How to complete this task - Could you print every record below exactly as it appears?

╔══

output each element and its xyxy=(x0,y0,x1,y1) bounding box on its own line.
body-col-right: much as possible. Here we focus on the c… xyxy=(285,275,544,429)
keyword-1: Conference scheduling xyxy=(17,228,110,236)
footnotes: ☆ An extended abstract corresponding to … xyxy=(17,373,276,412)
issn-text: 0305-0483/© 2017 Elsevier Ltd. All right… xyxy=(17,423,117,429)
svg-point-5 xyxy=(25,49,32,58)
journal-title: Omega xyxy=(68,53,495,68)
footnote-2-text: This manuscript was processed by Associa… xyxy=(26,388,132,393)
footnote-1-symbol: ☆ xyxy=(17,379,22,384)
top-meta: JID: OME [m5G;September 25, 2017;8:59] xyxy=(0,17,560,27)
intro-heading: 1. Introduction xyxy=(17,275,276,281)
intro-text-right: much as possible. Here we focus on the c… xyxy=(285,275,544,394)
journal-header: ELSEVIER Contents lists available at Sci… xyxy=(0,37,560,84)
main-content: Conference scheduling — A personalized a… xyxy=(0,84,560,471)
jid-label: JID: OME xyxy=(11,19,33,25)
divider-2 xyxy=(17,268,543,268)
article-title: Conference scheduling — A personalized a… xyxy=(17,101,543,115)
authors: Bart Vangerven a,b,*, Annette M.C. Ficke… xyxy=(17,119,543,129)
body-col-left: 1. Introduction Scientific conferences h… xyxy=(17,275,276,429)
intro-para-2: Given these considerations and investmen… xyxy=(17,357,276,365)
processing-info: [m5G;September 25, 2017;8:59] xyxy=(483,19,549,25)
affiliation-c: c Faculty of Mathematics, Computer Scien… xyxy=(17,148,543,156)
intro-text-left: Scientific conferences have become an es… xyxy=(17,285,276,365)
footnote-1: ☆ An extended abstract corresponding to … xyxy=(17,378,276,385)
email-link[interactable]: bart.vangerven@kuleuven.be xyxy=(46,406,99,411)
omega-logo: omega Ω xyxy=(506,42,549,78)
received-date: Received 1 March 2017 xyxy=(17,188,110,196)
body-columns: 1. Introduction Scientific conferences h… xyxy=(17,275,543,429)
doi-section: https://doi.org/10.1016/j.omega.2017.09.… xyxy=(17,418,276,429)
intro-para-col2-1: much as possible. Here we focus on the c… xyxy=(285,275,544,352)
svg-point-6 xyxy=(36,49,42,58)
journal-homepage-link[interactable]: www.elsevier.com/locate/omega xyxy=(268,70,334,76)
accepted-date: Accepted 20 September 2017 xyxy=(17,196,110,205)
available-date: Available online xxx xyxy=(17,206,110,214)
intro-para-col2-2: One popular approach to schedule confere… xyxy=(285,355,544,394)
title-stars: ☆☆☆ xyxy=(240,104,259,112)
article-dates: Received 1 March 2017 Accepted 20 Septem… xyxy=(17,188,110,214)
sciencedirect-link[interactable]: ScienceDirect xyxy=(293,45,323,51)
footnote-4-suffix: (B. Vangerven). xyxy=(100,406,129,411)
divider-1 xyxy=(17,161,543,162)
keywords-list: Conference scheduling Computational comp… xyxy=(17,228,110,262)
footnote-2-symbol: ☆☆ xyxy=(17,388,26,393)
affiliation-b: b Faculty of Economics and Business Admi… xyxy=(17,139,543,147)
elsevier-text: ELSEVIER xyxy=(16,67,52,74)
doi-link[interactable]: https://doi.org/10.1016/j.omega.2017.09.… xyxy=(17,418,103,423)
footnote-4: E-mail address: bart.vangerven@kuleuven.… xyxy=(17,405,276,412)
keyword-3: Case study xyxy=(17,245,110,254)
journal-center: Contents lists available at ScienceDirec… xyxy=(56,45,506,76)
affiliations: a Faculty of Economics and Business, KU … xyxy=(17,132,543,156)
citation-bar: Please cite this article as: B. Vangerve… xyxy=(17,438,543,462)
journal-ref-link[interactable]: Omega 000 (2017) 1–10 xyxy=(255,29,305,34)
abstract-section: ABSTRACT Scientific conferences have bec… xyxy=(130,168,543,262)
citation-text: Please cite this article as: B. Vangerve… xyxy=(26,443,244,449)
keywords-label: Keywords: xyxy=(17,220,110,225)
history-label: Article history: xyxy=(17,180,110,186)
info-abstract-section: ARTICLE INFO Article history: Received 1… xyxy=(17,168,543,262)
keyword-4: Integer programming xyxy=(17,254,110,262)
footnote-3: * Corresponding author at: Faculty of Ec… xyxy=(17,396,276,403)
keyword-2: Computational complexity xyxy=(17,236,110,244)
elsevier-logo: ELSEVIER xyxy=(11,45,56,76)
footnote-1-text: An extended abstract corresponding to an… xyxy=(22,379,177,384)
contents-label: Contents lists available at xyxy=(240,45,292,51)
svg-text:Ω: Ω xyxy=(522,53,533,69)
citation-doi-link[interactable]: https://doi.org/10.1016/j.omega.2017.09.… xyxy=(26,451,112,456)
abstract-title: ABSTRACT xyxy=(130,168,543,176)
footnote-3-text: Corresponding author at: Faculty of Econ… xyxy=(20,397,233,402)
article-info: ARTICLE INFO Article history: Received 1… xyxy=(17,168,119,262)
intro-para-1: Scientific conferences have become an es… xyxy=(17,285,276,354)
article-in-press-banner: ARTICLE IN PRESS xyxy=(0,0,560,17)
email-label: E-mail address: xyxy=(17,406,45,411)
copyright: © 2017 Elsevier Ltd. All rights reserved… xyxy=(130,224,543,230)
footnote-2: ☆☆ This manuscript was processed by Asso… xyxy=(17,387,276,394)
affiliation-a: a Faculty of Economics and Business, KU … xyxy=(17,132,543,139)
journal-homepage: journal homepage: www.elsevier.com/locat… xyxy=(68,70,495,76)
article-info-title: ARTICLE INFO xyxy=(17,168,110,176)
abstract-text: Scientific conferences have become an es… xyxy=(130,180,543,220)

╚══

Answer for the task -
output each element and its xyxy=(x0,y0,x1,y1) bounding box on its own line.
body-col-right: much as possible. Here we focus on the c… xyxy=(285,275,544,429)
keyword-1: Conference scheduling xyxy=(17,228,110,236)
footnotes: ☆ An extended abstract corresponding to … xyxy=(17,373,276,412)
issn-text: 0305-0483/© 2017 Elsevier Ltd. All right… xyxy=(17,423,117,429)
svg-point-5 xyxy=(25,49,32,58)
journal-title: Omega xyxy=(68,53,495,68)
footnote-2-text: This manuscript was processed by Associa… xyxy=(26,388,132,393)
footnote-1-symbol: ☆ xyxy=(17,379,22,384)
top-meta: JID: OME [m5G;September 25, 2017;8:59] xyxy=(0,17,560,27)
intro-heading: 1. Introduction xyxy=(17,275,276,281)
intro-text-right: much as possible. Here we focus on the c… xyxy=(285,275,544,394)
journal-header: ELSEVIER Contents lists available at Sci… xyxy=(0,37,560,84)
main-content: Conference scheduling — A personalized a… xyxy=(0,84,560,471)
jid-label: JID: OME xyxy=(11,19,33,25)
divider-2 xyxy=(17,268,543,268)
article-title: Conference scheduling — A personalized a… xyxy=(17,101,543,115)
authors: Bart Vangerven a,b,*, Annette M.C. Ficke… xyxy=(17,119,543,129)
body-col-left: 1. Introduction Scientific conferences h… xyxy=(17,275,276,429)
intro-para-2: Given these considerations and investmen… xyxy=(17,357,276,365)
processing-info: [m5G;September 25, 2017;8:59] xyxy=(483,19,549,25)
affiliation-c: c Faculty of Mathematics, Computer Scien… xyxy=(17,148,543,156)
intro-text-left: Scientific conferences have become an es… xyxy=(17,285,276,365)
footnote-1: ☆ An extended abstract corresponding to … xyxy=(17,378,276,385)
email-link[interactable]: bart.vangerven@kuleuven.be xyxy=(46,406,99,411)
omega-logo: omega Ω xyxy=(506,42,549,78)
received-date: Received 1 March 2017 xyxy=(17,188,110,196)
body-columns: 1. Introduction Scientific conferences h… xyxy=(17,275,543,429)
doi-section: https://doi.org/10.1016/j.omega.2017.09.… xyxy=(17,418,276,429)
intro-para-col2-1: much as possible. Here we focus on the c… xyxy=(285,275,544,352)
svg-point-6 xyxy=(36,49,42,58)
journal-homepage-link[interactable]: www.elsevier.com/locate/omega xyxy=(268,70,334,76)
accepted-date: Accepted 20 September 2017 xyxy=(17,196,110,205)
available-date: Available online xxx xyxy=(17,206,110,214)
intro-para-col2-2: One popular approach to schedule confere… xyxy=(285,355,544,394)
title-stars: ☆☆☆ xyxy=(240,104,259,112)
article-dates: Received 1 March 2017 Accepted 20 Septem… xyxy=(17,188,110,214)
sciencedirect-link[interactable]: ScienceDirect xyxy=(293,45,323,51)
footnote-4-suffix: (B. Vangerven). xyxy=(100,406,129,411)
divider-1 xyxy=(17,161,543,162)
keywords-list: Conference scheduling Computational comp… xyxy=(17,228,110,262)
footnote-2-symbol: ☆☆ xyxy=(17,388,26,393)
affiliation-b: b Faculty of Economics and Business Admi… xyxy=(17,139,543,147)
elsevier-text: ELSEVIER xyxy=(16,67,52,74)
doi-link[interactable]: https://doi.org/10.1016/j.omega.2017.09.… xyxy=(17,418,103,423)
footnote-4: E-mail address: bart.vangerven@kuleuven.… xyxy=(17,405,276,412)
keyword-3: Case study xyxy=(17,245,110,254)
journal-center: Contents lists available at ScienceDirec… xyxy=(56,45,506,76)
affiliations: a Faculty of Economics and Business, KU … xyxy=(17,132,543,156)
citation-bar: Please cite this article as: B. Vangerve… xyxy=(17,438,543,462)
journal-ref-link[interactable]: Omega 000 (2017) 1–10 xyxy=(255,29,305,34)
abstract-section: ABSTRACT Scientific conferences have bec… xyxy=(130,168,543,262)
citation-text: Please cite this article as: B. Vangerve… xyxy=(26,443,244,449)
keywords-label: Keywords: xyxy=(17,220,110,225)
history-label: Article history: xyxy=(17,180,110,186)
info-abstract-section: ARTICLE INFO Article history: Received 1… xyxy=(17,168,543,262)
keyword-4: Integer programming xyxy=(17,254,110,262)
footnote-3: * Corresponding author at: Faculty of Ec… xyxy=(17,396,276,403)
keyword-2: Computational complexity xyxy=(17,236,110,244)
elsevier-logo: ELSEVIER xyxy=(11,45,56,76)
footnote-1-text: An extended abstract corresponding to an… xyxy=(22,379,177,384)
contents-label: Contents lists available at xyxy=(240,45,292,51)
svg-text:Ω: Ω xyxy=(522,53,533,69)
citation-doi-link[interactable]: https://doi.org/10.1016/j.omega.2017.09.… xyxy=(26,451,112,456)
abstract-title: ABSTRACT xyxy=(130,168,543,176)
footnote-3-text: Corresponding author at: Faculty of Econ… xyxy=(20,397,233,402)
article-info: ARTICLE INFO Article history: Received 1… xyxy=(17,168,119,262)
intro-para-1: Scientific conferences have become an es… xyxy=(17,285,276,354)
article-in-press-banner: ARTICLE IN PRESS xyxy=(0,0,560,17)
email-label: E-mail address: xyxy=(17,406,45,411)
copyright: © 2017 Elsevier Ltd. All rights reserved… xyxy=(130,224,543,230)
footnote-2: ☆☆ This manuscript was processed by Asso… xyxy=(17,387,276,394)
affiliation-a: a Faculty of Economics and Business, KU … xyxy=(17,132,543,139)
journal-homepage: journal homepage: www.elsevier.com/locat… xyxy=(68,70,495,76)
article-info-title: ARTICLE INFO xyxy=(17,168,110,176)
abstract-text: Scientific conferences have become an es… xyxy=(130,180,543,220)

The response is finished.